NLM DIR Seminar Schedule

UPCOMING SEMINARS

RECENT SEMINARS

Scheduled Seminars on Oct. 29, 2024

Speaker
Rezarta Islamaj
Time
11 a.m.
Presentation Title
The importance of data in the age of AI (NLM-Gene/GNorm2 and BioCreative)
Location

Contact NLMDIRSeminarScheduling@mail.nih.gov with questions about this seminar.

Abstract:

It is a concept universally acknowledged in the field of computer science that flawed, biased or poor-quality information, produces output of similar quality, i.e., garbage in, garbage out. The explosion of biomedical big data and information, not only creates opportunities for new discoveries but also necessitate equally importantly the quality of algorithms and the quality of data that is used to train those algorithms.
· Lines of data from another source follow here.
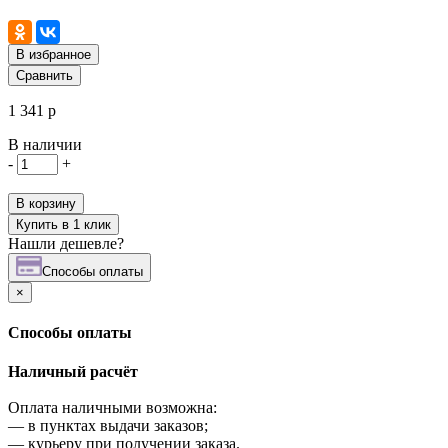
В избранное
Сравнить
1 341 р
В наличии
-
+
В корзину
Купить в 1 клик
Нашли дешевле?
Cпособы оплаты
×
Cпособы оплаты
Наличный расчёт
Оплата наличными возможна:
—
в пунктах выдачи заказов;
—
курьеру при получении заказа.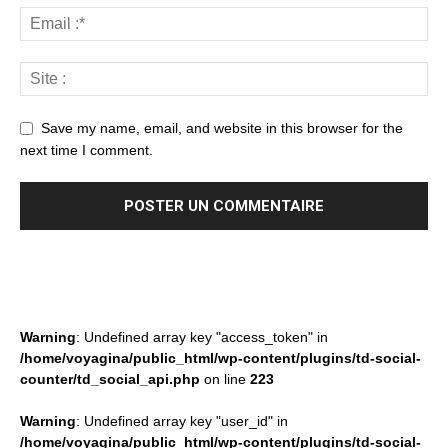
Save my name, email, and website in this browser for the
next time I comment.
Warning
: Undefined array key "access_token" in
/home/voyagina/public_html/wp-content/plugins/td-social-
counter/td_social_api.php
on line
223
Warning
: Undefined array key "user_id" in
/home/voyagina/public_html/wp-content/plugins/td-social-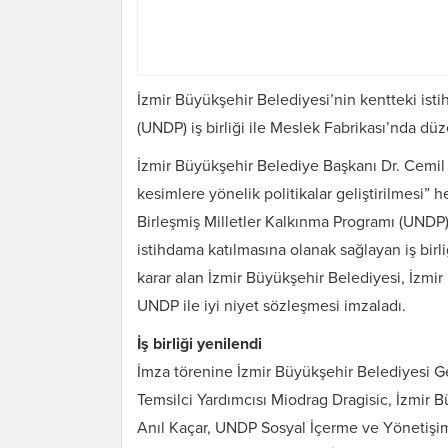
İzmir Büyükşehir Belediyesi’nin kentteki isti
(UNDP) iş birliği ile Meslek Fabrikası’nda d
İzmir Büyükşehir Belediye Başkanı Dr. Cemil 
kesimlere yönelik politikalar geliştirilmesi” 
Birleşmiş Milletler Kalkınma Programı (UNDP) i
istihdama katılmasına olanak sağlayan iş birl
karar alan İzmir Büyükşehir Belediyesi, İzmi
UNDP ile iyi niyet sözleşmesi imzaladı.
İş birliği yenilendi
İmza törenine İzmir Büyükşehir Belediyesi G
Temsilci Yardımcısı Miodrag Dragisic, İzmir 
Anıl Kaçar, UNDP Sosyal İçerme ve Yönetişi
Before 1990, around 6% of PubMed abstracts contained the mention of a gene, while in 2022, more than 35% of newly published articles mentioned a gene name (~568K). Six percent of these (~35K) were linked to specific GENE database records by the human curators at the NLM indexing section. In this talk, I will describe our journey in developing and evaluating the current best performing gene name recognition and normalization algorithm, GNorm2, and its application for assisting the gene linking curators at the NLM. In the second part of the talk, I will describe our efforts in organizing the eighth BioCreative workshop and challenge, which was collocated with AMIA Annual Symposium 2023. BioCreative is a biannual event organized by our group to foster the development of text mining systems in the biological domain and evaluate their ability in the information extraction of real-world data. I will also describe our BioRED evaluation track which involved the development of a biomedical entity relationship corpus of 1000 PubMed abstracts, manually curated by our NLM curators, and the challenge that received 94 submissions from 14 teams worldwide. Both the NLM-Gene dataset and the BioRED dataset are established as benchmarks to evaluate new systems.